Interviewed by Matthew Summers
Alan Baxter is a British-Australian author who writes dark fantasy, horror and sci-fi, rides a motorcycle and loves his dog. He also teaches Kung Fu. He lives among dairy paddocks on the beautiful south coast of NSW, Australia, with his wife, son, dog and cat. He’s the award-winning author of several novels and over sixty short stories and novellas. So far. Read extracts from his novels, a novella and short stories at his website – www.warriorscribe.com – or find him on Twitter @AlanBaxter and Facebook, and feel free to tell him what you think. About anything.
Alan Baxter, welcome to Snapshop 2016! Tell me what you’re working on right now. Anything exciting?
Always exciting, for me at least! I’m currently in rewrites on a new standalone horror novel that’s based on my Shadows Award-winning story “Shadows of the Lonely Dead”. The protagonist from that story is one of the main characters in the new novel. London noir, crime, mystery, horror and magic. Won’t be ready for a while yet, though.
You recently celebrated the paperback release of your Alex Caine trilogy. How does it feel to finally see the books together in print form?

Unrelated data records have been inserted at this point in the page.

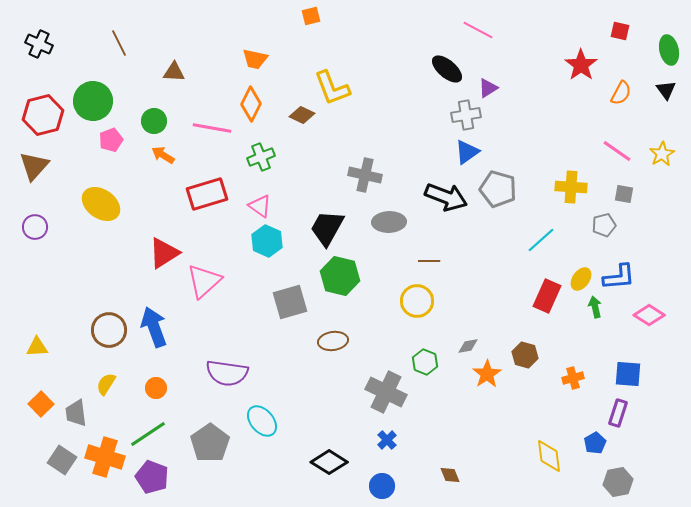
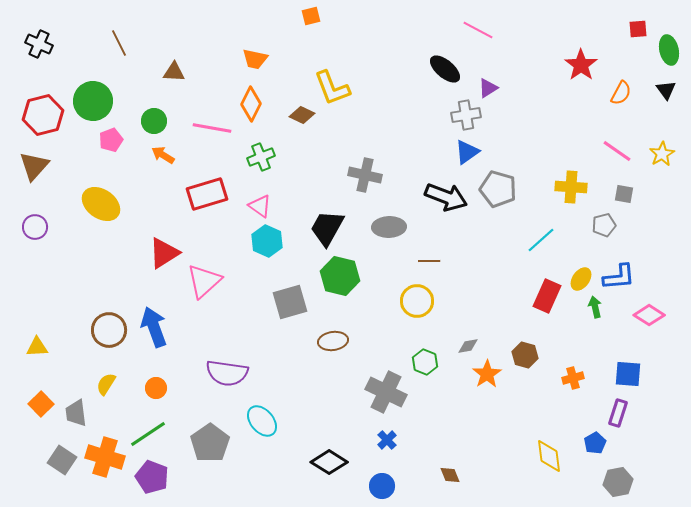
red square at (620, 31): moved 18 px right, 2 px up; rotated 18 degrees counterclockwise
black ellipse at (447, 69): moved 2 px left
gray ellipse at (389, 222): moved 5 px down
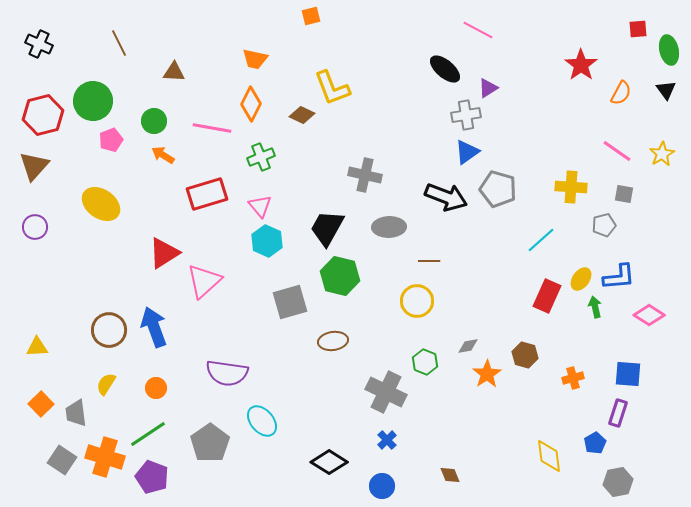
pink triangle at (260, 206): rotated 15 degrees clockwise
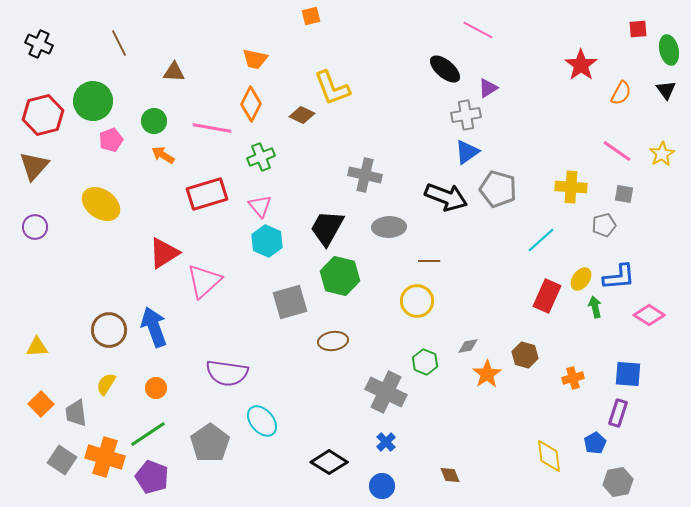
blue cross at (387, 440): moved 1 px left, 2 px down
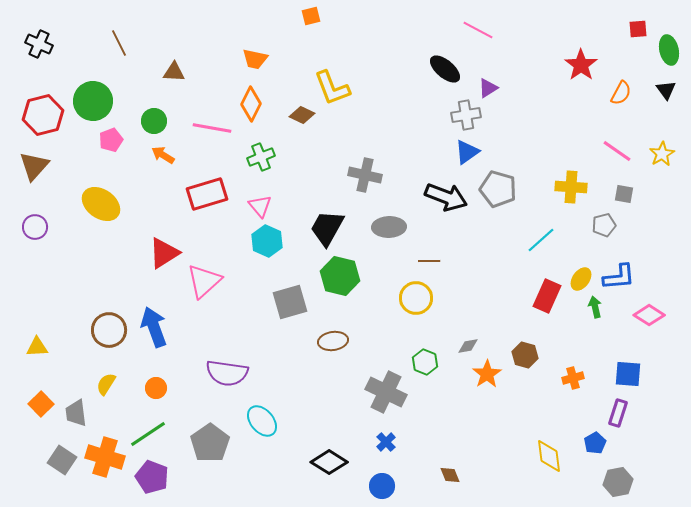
yellow circle at (417, 301): moved 1 px left, 3 px up
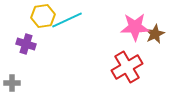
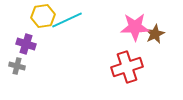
red cross: rotated 12 degrees clockwise
gray cross: moved 5 px right, 17 px up; rotated 14 degrees clockwise
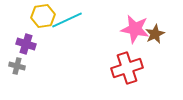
pink star: moved 2 px down; rotated 12 degrees clockwise
red cross: moved 1 px down
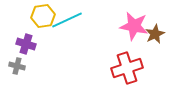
pink star: moved 1 px left, 3 px up
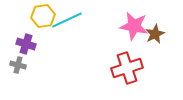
gray cross: moved 1 px right, 1 px up
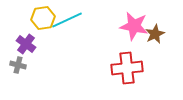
yellow hexagon: moved 2 px down
purple cross: rotated 18 degrees clockwise
red cross: rotated 12 degrees clockwise
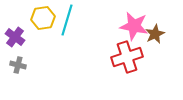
cyan line: rotated 48 degrees counterclockwise
purple cross: moved 11 px left, 7 px up
red cross: moved 11 px up; rotated 12 degrees counterclockwise
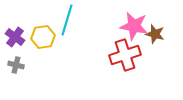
yellow hexagon: moved 19 px down
brown star: rotated 30 degrees counterclockwise
red cross: moved 2 px left, 2 px up
gray cross: moved 2 px left
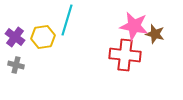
red cross: rotated 24 degrees clockwise
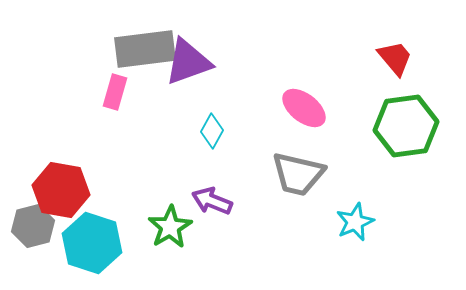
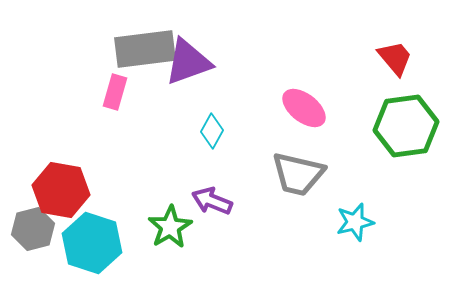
cyan star: rotated 9 degrees clockwise
gray hexagon: moved 3 px down
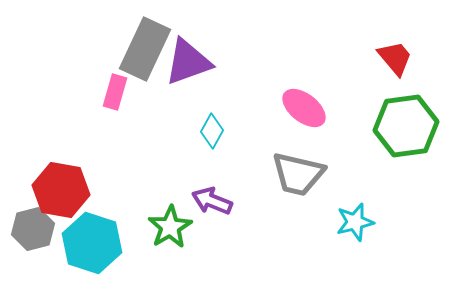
gray rectangle: rotated 58 degrees counterclockwise
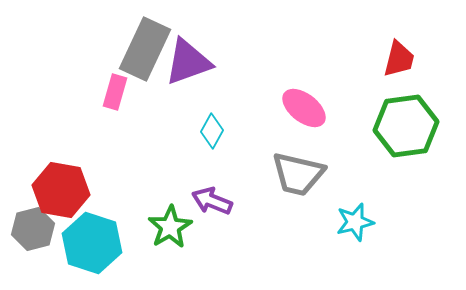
red trapezoid: moved 4 px right, 1 px down; rotated 54 degrees clockwise
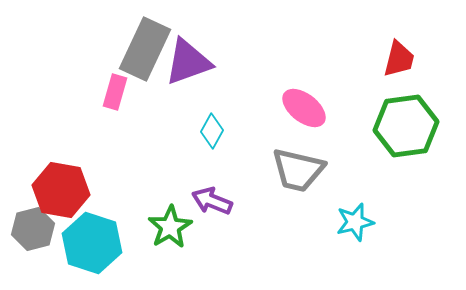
gray trapezoid: moved 4 px up
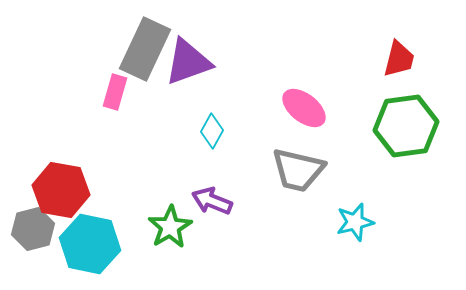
cyan hexagon: moved 2 px left, 1 px down; rotated 6 degrees counterclockwise
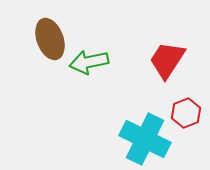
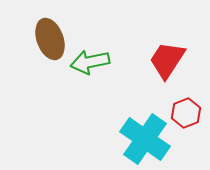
green arrow: moved 1 px right
cyan cross: rotated 9 degrees clockwise
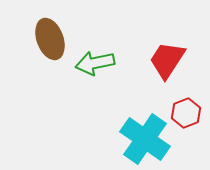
green arrow: moved 5 px right, 1 px down
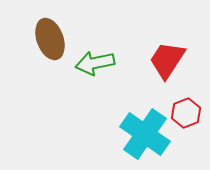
cyan cross: moved 5 px up
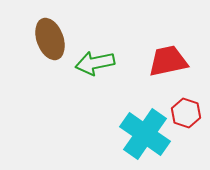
red trapezoid: moved 1 px right, 1 px down; rotated 45 degrees clockwise
red hexagon: rotated 20 degrees counterclockwise
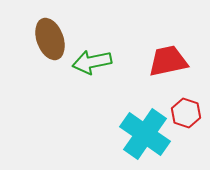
green arrow: moved 3 px left, 1 px up
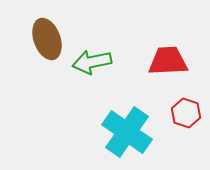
brown ellipse: moved 3 px left
red trapezoid: rotated 9 degrees clockwise
cyan cross: moved 18 px left, 2 px up
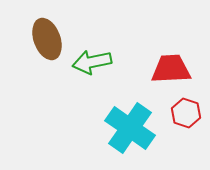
red trapezoid: moved 3 px right, 8 px down
cyan cross: moved 3 px right, 4 px up
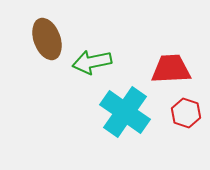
cyan cross: moved 5 px left, 16 px up
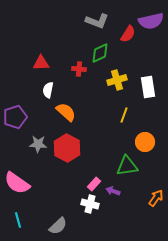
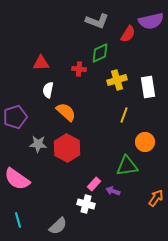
pink semicircle: moved 4 px up
white cross: moved 4 px left
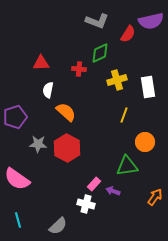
orange arrow: moved 1 px left, 1 px up
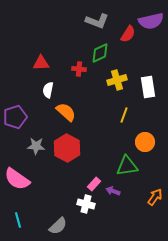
gray star: moved 2 px left, 2 px down
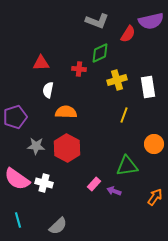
orange semicircle: rotated 40 degrees counterclockwise
orange circle: moved 9 px right, 2 px down
purple arrow: moved 1 px right
white cross: moved 42 px left, 21 px up
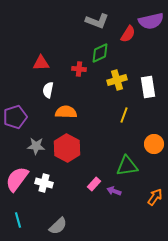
pink semicircle: rotated 92 degrees clockwise
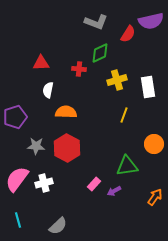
gray L-shape: moved 1 px left, 1 px down
white cross: rotated 30 degrees counterclockwise
purple arrow: rotated 48 degrees counterclockwise
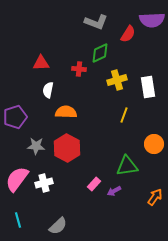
purple semicircle: moved 1 px right, 1 px up; rotated 10 degrees clockwise
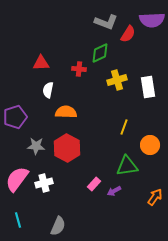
gray L-shape: moved 10 px right
yellow line: moved 12 px down
orange circle: moved 4 px left, 1 px down
gray semicircle: rotated 24 degrees counterclockwise
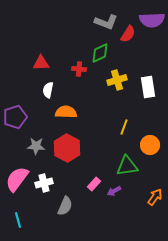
gray semicircle: moved 7 px right, 20 px up
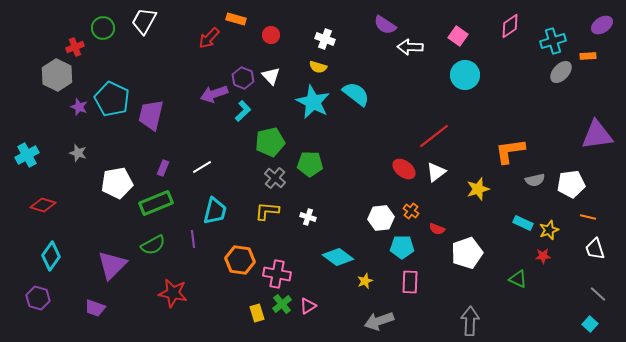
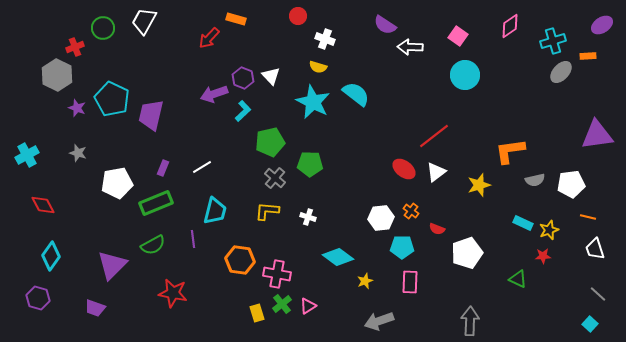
red circle at (271, 35): moved 27 px right, 19 px up
purple star at (79, 107): moved 2 px left, 1 px down
yellow star at (478, 189): moved 1 px right, 4 px up
red diamond at (43, 205): rotated 45 degrees clockwise
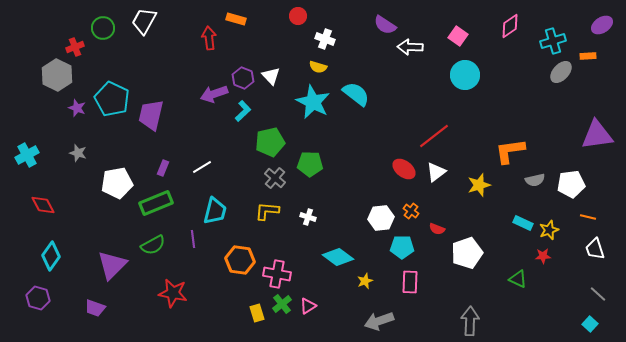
red arrow at (209, 38): rotated 130 degrees clockwise
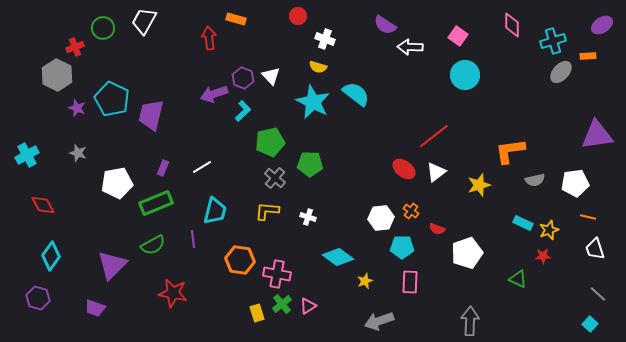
pink diamond at (510, 26): moved 2 px right, 1 px up; rotated 55 degrees counterclockwise
white pentagon at (571, 184): moved 4 px right, 1 px up
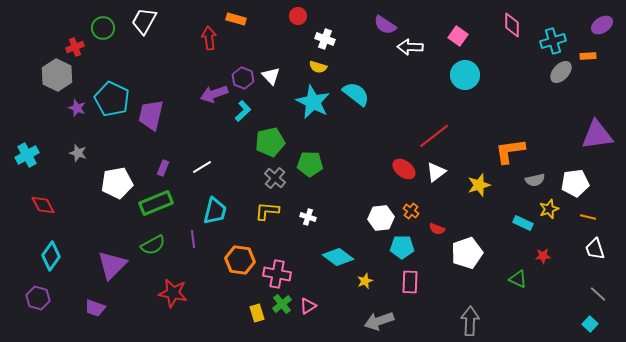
yellow star at (549, 230): moved 21 px up
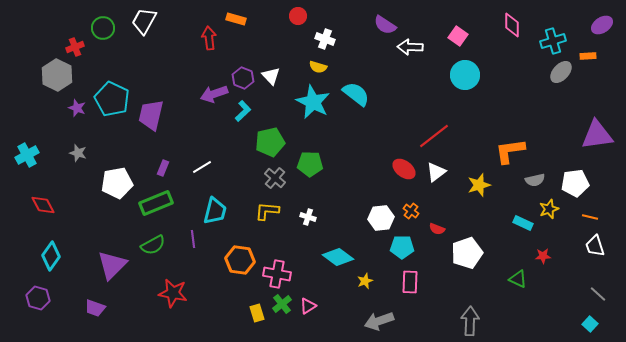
orange line at (588, 217): moved 2 px right
white trapezoid at (595, 249): moved 3 px up
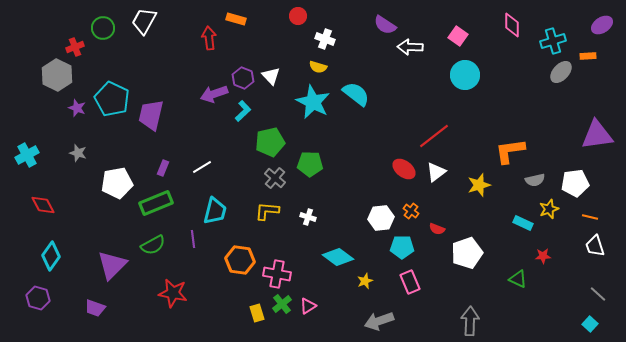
pink rectangle at (410, 282): rotated 25 degrees counterclockwise
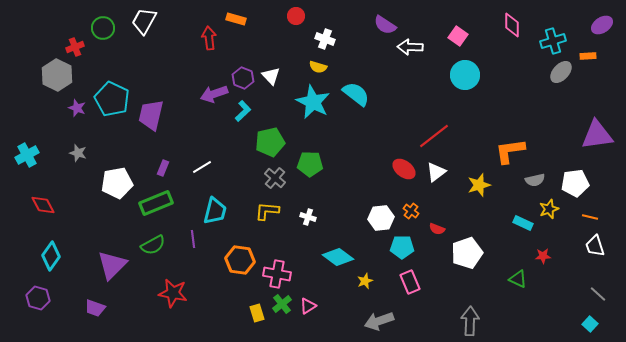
red circle at (298, 16): moved 2 px left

It feels fantastic! The new covers are just brilliant and seeing the whole set finally together on book store shelves is really one of those “living the dream” moments. Now I just hope they sell huge amounts!
What ideas have you currently got simmering away in your mind for exploration in the future?
So many things. Other than the rewrites above I’m working on a kind of American noir ghost story that may be a novella or a novel. Not sure which yet. Also more stuff in the Alex Caine universe, and lots of short fiction ideas swilling in my brain stew.
What Australian work have you loved recently?
We’re so spoiled for choice here, it’s hard to name just one. So I’ll name two! Trent Jamieson’s novel Day Boy is stunning. And I got to beta read Angela Slatter’s new novel Vigil, and that will be out by the time this goes live, so people should check that too. It’s brilliant and unique and very Australian. (And I’m really looking forward to Gary Kemble’s second novel, Bad Blood.)
Which author (living or dead) would you most like to sit next to on a long plane trip? Why?
Clive Barker. Because I’m an utter fan boy and no one has been a bigger influence on my own work than he has. I’ve never met him, but would love to.